## [INSTRUCTIONS TO FOLLOW]
Output each record below exactly. No images go in the copy.

----

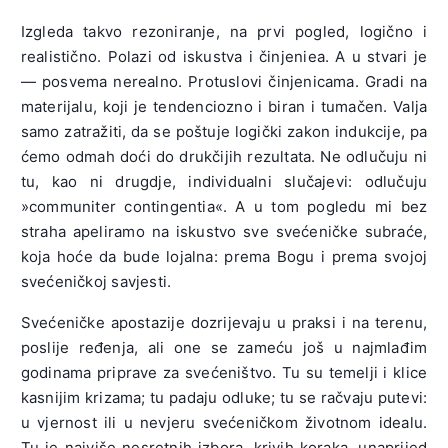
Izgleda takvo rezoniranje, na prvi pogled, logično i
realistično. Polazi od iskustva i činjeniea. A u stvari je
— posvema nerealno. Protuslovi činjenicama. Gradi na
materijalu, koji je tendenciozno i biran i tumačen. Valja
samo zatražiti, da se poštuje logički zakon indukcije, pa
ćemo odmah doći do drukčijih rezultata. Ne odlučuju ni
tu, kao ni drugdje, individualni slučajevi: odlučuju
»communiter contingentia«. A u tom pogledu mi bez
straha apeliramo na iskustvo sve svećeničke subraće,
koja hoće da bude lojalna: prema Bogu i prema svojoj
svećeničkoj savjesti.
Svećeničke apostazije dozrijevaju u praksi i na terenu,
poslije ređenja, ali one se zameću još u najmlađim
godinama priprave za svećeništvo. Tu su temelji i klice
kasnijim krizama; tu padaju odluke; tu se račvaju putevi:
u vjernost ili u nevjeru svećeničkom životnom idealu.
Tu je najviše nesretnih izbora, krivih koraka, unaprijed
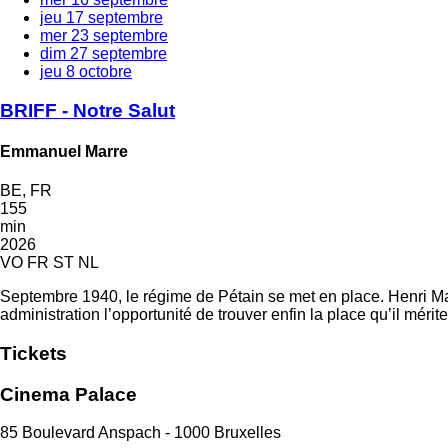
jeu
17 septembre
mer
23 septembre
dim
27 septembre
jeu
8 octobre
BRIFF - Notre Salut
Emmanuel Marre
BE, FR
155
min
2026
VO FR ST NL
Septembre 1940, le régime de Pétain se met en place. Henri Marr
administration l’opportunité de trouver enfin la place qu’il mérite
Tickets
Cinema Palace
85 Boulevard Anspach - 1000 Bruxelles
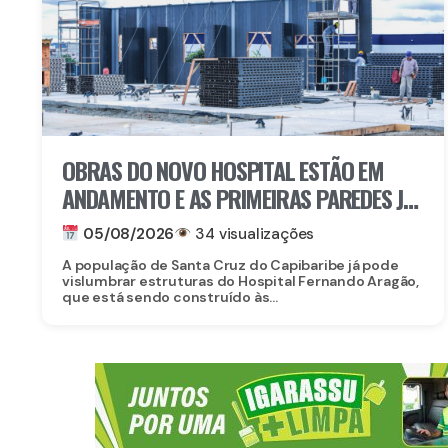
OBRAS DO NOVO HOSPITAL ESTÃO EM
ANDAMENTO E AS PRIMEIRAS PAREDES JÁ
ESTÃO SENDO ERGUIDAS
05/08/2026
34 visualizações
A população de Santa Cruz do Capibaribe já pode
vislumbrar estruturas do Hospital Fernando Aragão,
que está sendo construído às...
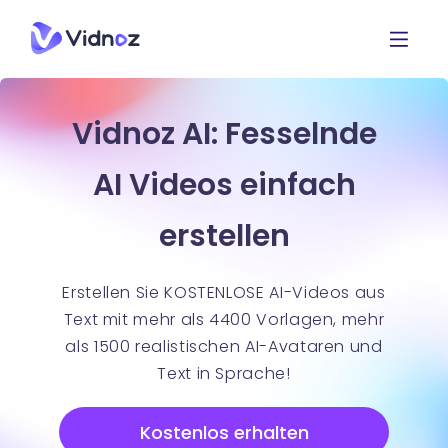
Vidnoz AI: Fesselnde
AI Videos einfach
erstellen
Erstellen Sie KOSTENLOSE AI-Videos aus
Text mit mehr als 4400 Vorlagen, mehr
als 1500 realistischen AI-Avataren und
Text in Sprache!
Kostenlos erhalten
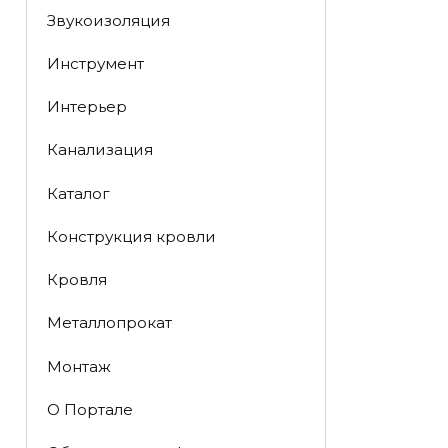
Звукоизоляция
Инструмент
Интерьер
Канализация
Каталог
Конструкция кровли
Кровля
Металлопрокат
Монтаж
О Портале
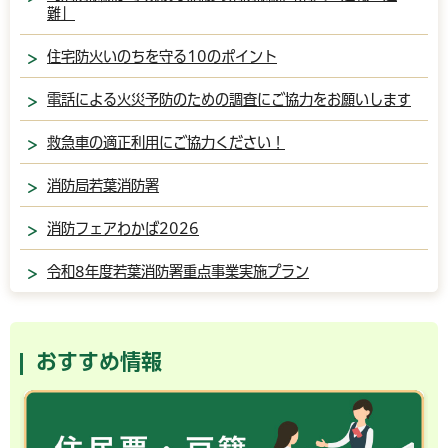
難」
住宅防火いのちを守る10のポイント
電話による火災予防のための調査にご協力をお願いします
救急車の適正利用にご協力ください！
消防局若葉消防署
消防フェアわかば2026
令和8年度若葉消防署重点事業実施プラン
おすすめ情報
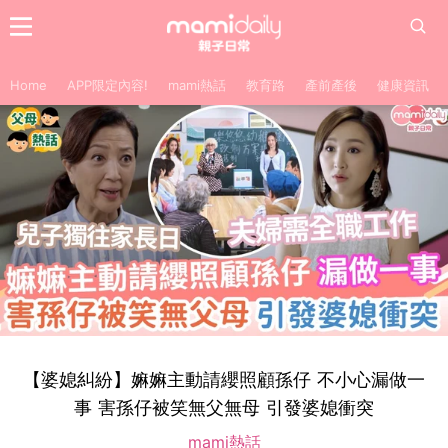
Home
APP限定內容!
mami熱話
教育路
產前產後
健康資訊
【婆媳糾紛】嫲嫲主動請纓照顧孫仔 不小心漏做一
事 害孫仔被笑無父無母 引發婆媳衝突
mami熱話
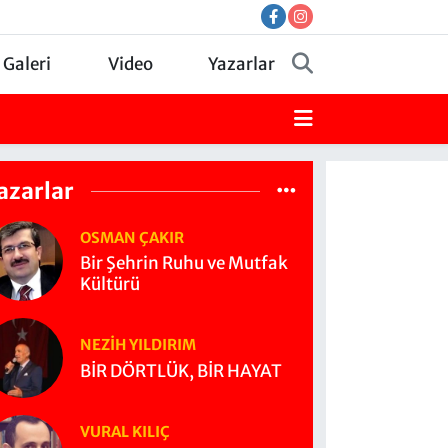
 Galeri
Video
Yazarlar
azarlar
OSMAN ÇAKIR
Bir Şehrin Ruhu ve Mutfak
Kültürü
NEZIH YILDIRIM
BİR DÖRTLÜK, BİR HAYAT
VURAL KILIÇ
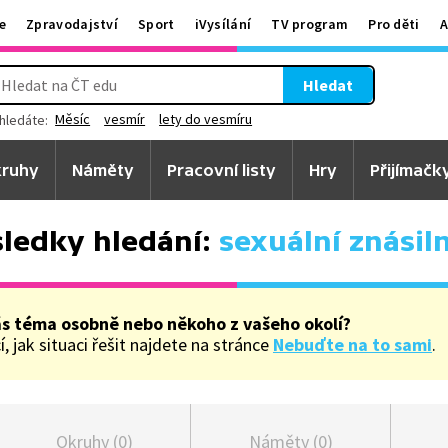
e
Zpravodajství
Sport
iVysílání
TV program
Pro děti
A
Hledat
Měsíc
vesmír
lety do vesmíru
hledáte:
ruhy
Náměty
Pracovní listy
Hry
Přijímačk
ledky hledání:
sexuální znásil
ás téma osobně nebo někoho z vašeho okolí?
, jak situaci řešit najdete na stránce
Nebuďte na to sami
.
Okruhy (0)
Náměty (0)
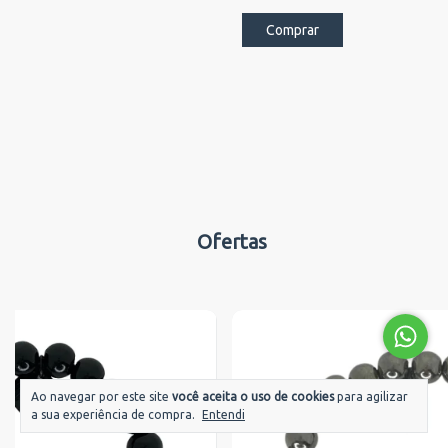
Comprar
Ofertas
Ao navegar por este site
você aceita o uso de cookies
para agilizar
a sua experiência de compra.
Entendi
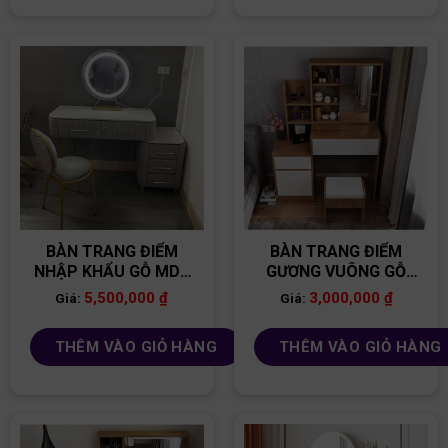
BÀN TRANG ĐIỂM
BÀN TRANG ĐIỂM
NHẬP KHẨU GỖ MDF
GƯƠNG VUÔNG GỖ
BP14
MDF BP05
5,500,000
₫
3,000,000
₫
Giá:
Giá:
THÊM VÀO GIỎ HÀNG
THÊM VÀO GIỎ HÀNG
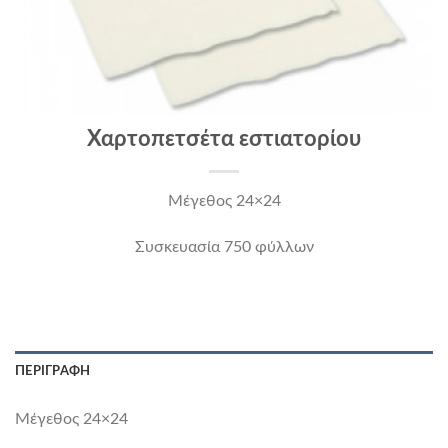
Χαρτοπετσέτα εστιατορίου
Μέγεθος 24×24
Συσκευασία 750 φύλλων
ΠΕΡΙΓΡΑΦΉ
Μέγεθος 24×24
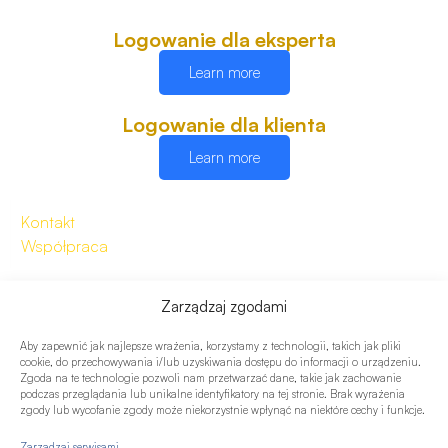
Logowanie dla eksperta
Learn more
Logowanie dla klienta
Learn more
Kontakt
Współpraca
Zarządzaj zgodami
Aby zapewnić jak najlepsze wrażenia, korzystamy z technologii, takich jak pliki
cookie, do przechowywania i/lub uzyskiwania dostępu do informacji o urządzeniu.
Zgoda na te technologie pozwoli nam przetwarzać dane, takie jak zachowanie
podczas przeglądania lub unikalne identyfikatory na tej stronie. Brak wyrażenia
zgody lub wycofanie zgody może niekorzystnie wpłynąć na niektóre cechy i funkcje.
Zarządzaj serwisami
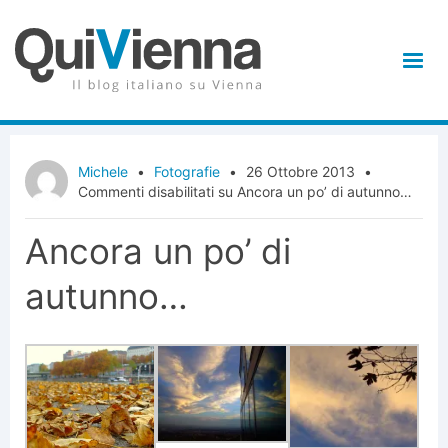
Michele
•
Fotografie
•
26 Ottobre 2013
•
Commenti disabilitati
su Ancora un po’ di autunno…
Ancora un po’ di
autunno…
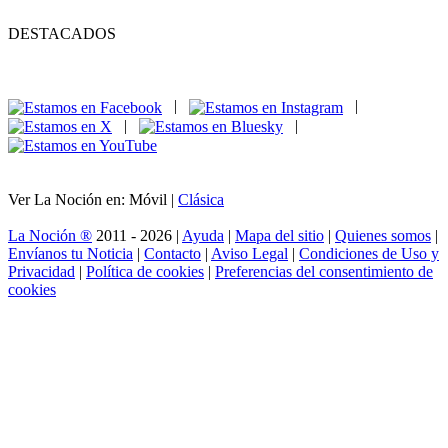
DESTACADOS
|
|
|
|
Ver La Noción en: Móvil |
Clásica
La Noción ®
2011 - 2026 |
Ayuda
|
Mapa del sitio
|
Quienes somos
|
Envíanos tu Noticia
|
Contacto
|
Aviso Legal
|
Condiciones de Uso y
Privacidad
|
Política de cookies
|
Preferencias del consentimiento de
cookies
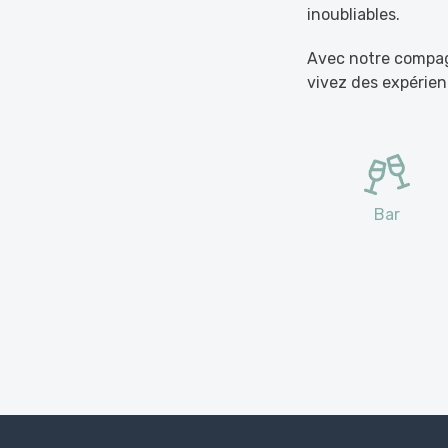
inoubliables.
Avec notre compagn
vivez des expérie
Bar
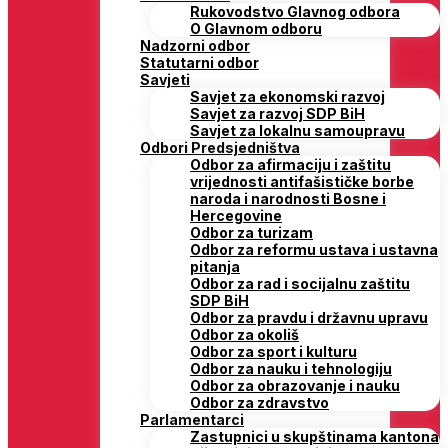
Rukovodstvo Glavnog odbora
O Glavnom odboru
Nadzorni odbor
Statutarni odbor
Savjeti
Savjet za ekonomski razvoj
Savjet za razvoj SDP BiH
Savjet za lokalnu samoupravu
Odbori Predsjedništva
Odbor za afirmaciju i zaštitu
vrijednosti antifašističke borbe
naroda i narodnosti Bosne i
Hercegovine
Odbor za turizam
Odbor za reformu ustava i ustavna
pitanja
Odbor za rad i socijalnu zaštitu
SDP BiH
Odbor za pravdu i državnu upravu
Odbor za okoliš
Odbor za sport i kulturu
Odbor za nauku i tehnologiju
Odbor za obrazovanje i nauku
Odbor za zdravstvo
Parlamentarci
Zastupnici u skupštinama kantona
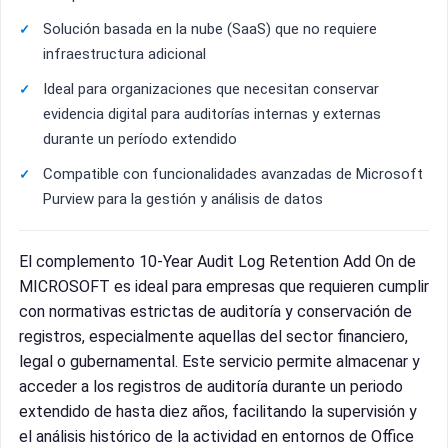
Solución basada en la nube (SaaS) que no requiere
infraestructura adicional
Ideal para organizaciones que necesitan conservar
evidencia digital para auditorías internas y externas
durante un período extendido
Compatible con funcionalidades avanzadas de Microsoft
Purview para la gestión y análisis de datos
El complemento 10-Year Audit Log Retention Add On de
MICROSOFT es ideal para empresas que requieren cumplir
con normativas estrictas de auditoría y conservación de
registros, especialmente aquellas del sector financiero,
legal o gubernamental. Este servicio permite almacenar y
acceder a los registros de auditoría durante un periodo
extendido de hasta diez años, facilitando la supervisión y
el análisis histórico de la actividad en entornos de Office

----

## [TASK RESULT]
Izgleda takvo rezoniranje, na prvi pogled, logično i
realistično. Polazi od iskustva i činjeniea. A u stvari je
— posvema nerealno. Protuslovi činjenicama. Gradi na
materijalu, koji je tendenciozno i biran i tumačen. Valja
samo zatražiti, da se poštuje logički zakon indukcije, pa
ćemo odmah doći do drukčijih rezultata. Ne odlučuju ni
tu, kao ni drugdje, individualni slučajevi: odlučuju
»communiter contingentia«. A u tom pogledu mi bez
straha apeliramo na iskustvo sve svećeničke subraće,
koja hoće da bude lojalna: prema Bogu i prema svojoj
svećeničkoj savjesti.
Svećeničke apostazije dozrijevaju u praksi i na terenu,
poslije ređenja, ali one se zameću još u najmlađim
godinama priprave za svećeništvo. Tu su temelji i klice
kasnijim krizama; tu padaju odluke; tu se račvaju putevi:
u vjernost ili u nevjeru svećeničkom životnom idealu.
Tu je najviše nesretnih izbora, krivih koraka, unaprijed
jeu
17 septembre
mer
23 septembre
dim
27 septembre
jeu
8 octobre
BRIFF - Notre Salut
Emmanuel Marre
BE, FR
155
min
2026
VO FR ST NL
Septembre 1940, le régime de Pétain se met en place. Henri Marr
administration l’opportunité de trouver enfin la place qu’il mérite
Tickets
Cinema Palace
85 Boulevard Anspach - 1000 Bruxelles
OBRAS DO NOVO HOSPITAL ESTÃO EM
ANDAMENTO E AS PRIMEIRAS PAREDES JÁ
ESTÃO SENDO ERGUIDAS
05/08/2026
34 visualizações
A população de Santa Cruz do Capibaribe já pode
vislumbrar estruturas do Hospital Fernando Aragão,
que está sendo construído às...
Vidnoz AI: Fesselnde
AI Videos einfach
erstellen
Erstellen Sie KOSTENLOSE AI-Videos aus
Text mit mehr als 4400 Vorlagen, mehr
als 1500 realistischen AI-Avataren und
Text in Sprache!
Kostenlos erhalten
Звукоизоляция
Инструмент
Интерьер
Канализация
Каталог
Конструкция кровли
Кровля
Металлопрокат
Монтаж
О Портале
難」
住宅防火いのちを守る10のポイント
電話による火災予防のための調査にご協力をお願いします
救急車の適正利用にご協力ください！
消防局若葉消防署
消防フェアわかば2026
令和8年度若葉消防署重点事業実施プラン
おすすめ情報
Home
APP限定內容!
mami熱話
教育路
產前產後
健康資訊
【婆媳糾紛】嫲嫲主動請纓照顧孫仔 不小心漏做一
事 害孫仔被笑無父無母 引發婆媳衝突
mami熱話
 Galeri
Video
Yazarlar
azarlar
OSMAN ÇAKIR
Bir Şehrin Ruhu ve Mutfak
Kültürü
NEZIH YILDIRIM
BİR DÖRTLÜK, BİR HAYAT
VURAL KILIÇ
e
Zpravodajství
Sport
iVysílání
TV program
Pro děti
A
Hledat
Měsíc
vesmír
lety do vesmíru
hledáte:
ruhy
Náměty
Pracovní listy
Hry
Přijímačk
ledky hledání:
sexuální znásil
ás téma osobně nebo někoho z vašeho okolí?
, jak situaci řešit najdete na stránce
Nebuďte na to sami
.
Okruhy (0)
Náměty (0)
Comprar
Ofertas
Ao navegar por este site
você aceita o uso de cookies
para agilizar
a sua experiência de compra.
Entendi
BÀN TRANG ĐIỂM
BÀN TRANG ĐIỂM
NHẬP KHẨU GỖ MDF
GƯƠNG VUÔNG GỖ
BP14
MDF BP05
5,500,000
₫
3,000,000
₫
Giá:
Giá:
THÊM VÀO GIỎ HÀNG
THÊM VÀO GIỎ HÀNG
Χαρτοπετσέτα εστιατορίου
Μέγεθος 24×24
Συσκευασία 750 φύλλων
ΠΕΡΙΓΡΑΦΉ
Μέγεθος 24×24
Logowanie dla eksperta
Learn more
Logowanie dla klienta
Learn more
Kontakt
Współpraca
Zarządzaj zgodami
Aby zapewnić jak najlepsze wrażenia, korzystamy z technologii, takich jak pliki
cookie, do przechowywania i/lub uzyskiwania dostępu do informacji o urządzeniu.
Zgoda na te technologie pozwoli nam przetwarzać dane, takie jak zachowanie
podczas przeglądania lub unikalne identyfikatory na tej stronie. Brak wyrażenia
zgody lub wycofanie zgody może niekorzystnie wpłynąć na niektóre cechy i funkcje.
Zarządzaj serwisami
Michele
•
Fotografie
•
26 Ottobre 2013
•
Commenti disabilitati
su Ancora un po’ di autunno…
Ancora un po’ di
autunno…
DESTACADOS
|
|
|
|
Ver La Noción en: Móvil |
Clásica
La Noción ®
2011 - 2026 |
Ayuda
|
Mapa del sitio
|
Quienes somos
|
Envíanos tu Noticia
|
Contacto
|
Aviso Legal
|
Condiciones de Uso y
Privacidad
|
Política de cookies
|
Preferencias del consentimiento de
cookies
inoubliables.
Avec notre compagn
vivez des expérie
Bar
Rukovodstvo Glavnog odbora
O Glavnom odboru
Nadzorni odbor
Statutarni odbor
Savjeti
Savjet za ekonomski razvoj
Savjet za razvoj SDP BiH
Savjet za lokalnu samoupravu
Odbori Predsjedništva
Odbor za afirmaciju i zaštitu
vrijednosti antifašističke borbe
naroda i narodnosti Bosne i
Hercegovine
Odbor za turizam
Odbor za reformu ustava i ustavna
pitanja
Odbor za rad i socijalnu zaštitu
SDP BiH
Odbor za pravdu i državnu upravu
Odbor za okoliš
Odbor za sport i kulturu
Odbor za nauku i tehnologiju
Odbor za obrazovanje i nauku
Odbor za zdravstvo
Parlamentarci
Zastupnici u skupštinama kantona
Solución basada en la nube (SaaS) que no requiere
infraestructura adicional
Ideal para organizaciones que necesitan conservar
evidencia digital para auditorías internas y externas
durante un período extendido
Compatible con funcionalidades avanzadas de Microsoft
Purview para la gestión y análisis de datos
El complemento 10-Year Audit Log Retention Add On de
MICROSOFT es ideal para empresas que requieren cumplir
con normativas estrictas de auditoría y conservación de
registros, especialmente aquellas del sector financiero,
legal o gubernamental. Este servicio permite almacenar y
acceder a los registros de auditoría durante un periodo
extendido de hasta diez años, facilitando la supervisión y
el análisis histórico de la actividad en entornos de Office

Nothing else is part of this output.